Struggling with struct.unpack() and "p" format specifier

Geoffrey · Nov 30, 2004

Hope someone can help.
I am trying to read data from a file binary file and then unpack the
data into python variables. Some of the data is store like this;

xbuffer: '\x00\x00\xb9\x02\x13EXCLUDE_CREDIT_CARD'
# the above was printed using repr(xbuffer).
# Note that int(0x13) = 19 which is exactly the length of the visible
text
#

In the code I have the following statement;
x = st.unpack('>xxBBp',xbuffer)

This throws out the following error;

x = st.unpack('>xxBBp',xbuffer)
error: unpack str size does not match format

As I read the documentation the "p" format string seems to address
this situation, where the number bytes of the string to read is the
first byte of the stored value but I keep getting this error.

Am I missing something ?
Can the "p" format character be used to unpack this type of data ?

As I mentioned, I can parse the string and read it with multiple
statements, I am just looking for a more efficient solution.

Thanks.

Tim Peters · Nov 30, 2004

[Geoffrey said:
I am trying to read data from a file binary file and then unpack the
data into python variables. Some of the data is store like this;

xbuffer: '\x00\x00\xb9\x02\x13EXCLUDE_CREDIT_CARD'
# the above was printed using repr(xbuffer).
# Note that int(0x13) = 19 which is exactly the length of the visible
text
#

In the code I have the following statement;
x = st.unpack('>xxBBp',xbuffer)

This throws out the following error;

x = st.unpack('>xxBBp',xbuffer)
error: unpack str size does not match format

As I read the documentation the "p" format string seems to
address this situation, where the number bytes of the string to
read is the first byte of the stored value but I keep getting this
error.

....

Well, the docs mean it when they say:

Note that for unpack(), the "p" format character consumes count
bytes

You don't have an explicit count in front of your "p" code, so count
defaults to 1, so only one byte of xbuffer will get consumed.

This works, telling struct that this particular p field consumes 20
bytes (including the string-length byte):
(185, 2, 'EXCLUDE_CREDIT_CARD')

Or, a bit more generally, assuming your p field is always at the end,
and is preceded by 4 bytes:
(185, 2, 'EXCLUDE_CREDIT_CARD')

Note that there's no direct support for any kind of variable-width
data in struct. The number of bytes involved has to be deducible from
the format string alone.

Peter Hansen · Nov 30, 2004

Geoffrey said:
I am trying to read data from a file binary file and then unpack the
data into python variables. Some of the data is store like this; ....
As I read the documentation the "p" format string seems to address
this situation, where the number bytes of the string to read is the
first byte of the stored value but I keep getting this error.

Am I missing something ?
Can the "p" format character be used to unpack this type of data ?

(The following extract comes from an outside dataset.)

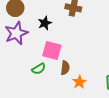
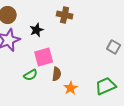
pink square: (52, 51) -> (44, 57), turned -30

I've tried experimenting with "p" and cannot get any meaningful
results. In all cases pack() returns '\x00' while unpack()
with anything other than a one-byte string returns an exception
(unpack str size does not match format) while with a one-byte
string it always returns ('',).

I would be inclined to say that the "p" format in struct (using
Python 2.4rc1 or Python 2.3.3) does not act as documented on
Windows XP SP2, at least...

I hope we've both just missed something obvious.

-Peter

Peter Hansen · Nov 30, 2004

Peter said:
I would be inclined to say that the "p" format in struct (using
Python 2.4rc1 or Python 2.3.3) does not act as documented on
Windows XP SP2, at least...

I hope we've both just missed something obvious.

Okay, we were certainly missing something, but I don't believe
I would call it obvious.

I can't deduce from the documentation the fact that the "p"
format requires a length *in front of the p in the format string*.

Furthermore, it assumes a length of 1 if one is not specified.

And there is no example that shows how to do it correctly.

(I did Google searches and found examples, but by then I
was looking for a bug report and didn't even think to look
at the examples themselves. :-( )

Doc bug? Did anyone else find the documentation on "p"
to be clear and effective?

-Peter

Peter Hansen · Nov 30, 2004

Geoffrey said:
As I mentioned, I can parse the string and read it with multiple
statements, I am just looking for a more efficient solution.

This looks like about the best you can do, using the information
from Tim's reply:

>>> buf = '\0\0\xb9\x02\x13EXCLUDE_CREDIT_CARD'
>>> import struct
>>> x = struct.unpack('>xxBB%sp' % (ord(buf[4])+1), buf)
>>> x

Click to expand...

Click to expand...

(185, 2, 'EXCLUDE_CREDIT_CARD')

If you wanted to avoid hard-coding the 4, you would
be most correct to do this:

header = '>xxBB'
lenIndex = struct.calcsize(header)
x = struct.unpack('%s%dp' % (header, ord(buf[lenIndex])+1), buf)

.... though that doesn't exactly make it all that readable.

-Peter

Geoffrey · Dec 1, 2004

Thanks for your response.

I guess the documentation on the p format wasn't clear to me ... or
perhaps I was just hoping to much for an easy solution !

The data is part of a record structure that is written to a file with
a few "int"'s and "longs" mixed in. The pattern repeats through the
file with sometime up to 2500 repititions.

Clearly I can create a subroutine to read the records and extract out
the fields. I was just hoping I could use the "struct" module and
create a pattern like 'LLHpHLpppH' which would unpack the date and
automatically give me the strings without needing to first determine
their lengths as the length is already embedded in the data.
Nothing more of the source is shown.